> **INSTRUCTIONS TO FOLLOW**:
In the data below, find every line with the string "campagnes" and pull it out.

> **DATA IN THIS EXERCISE**:
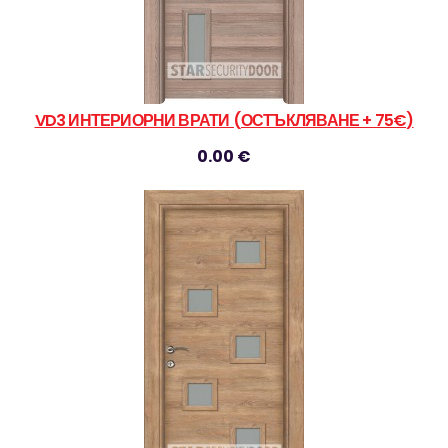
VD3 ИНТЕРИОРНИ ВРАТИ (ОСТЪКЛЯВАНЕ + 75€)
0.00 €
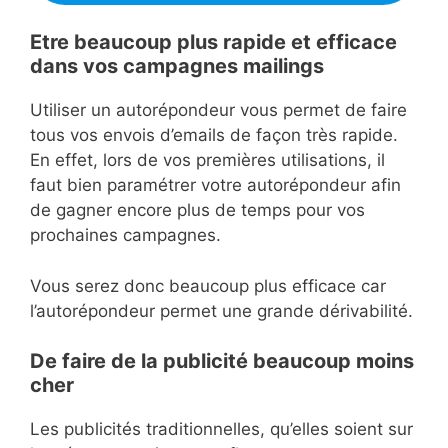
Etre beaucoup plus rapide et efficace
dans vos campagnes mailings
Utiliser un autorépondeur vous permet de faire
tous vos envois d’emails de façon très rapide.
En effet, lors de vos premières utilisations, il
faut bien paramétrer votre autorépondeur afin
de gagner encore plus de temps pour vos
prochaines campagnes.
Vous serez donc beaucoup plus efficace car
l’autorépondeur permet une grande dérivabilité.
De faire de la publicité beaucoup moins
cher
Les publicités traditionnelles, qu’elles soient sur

> **YOUR SOLUTION**:
dans vos campagnes mailings
prochaines campagnes.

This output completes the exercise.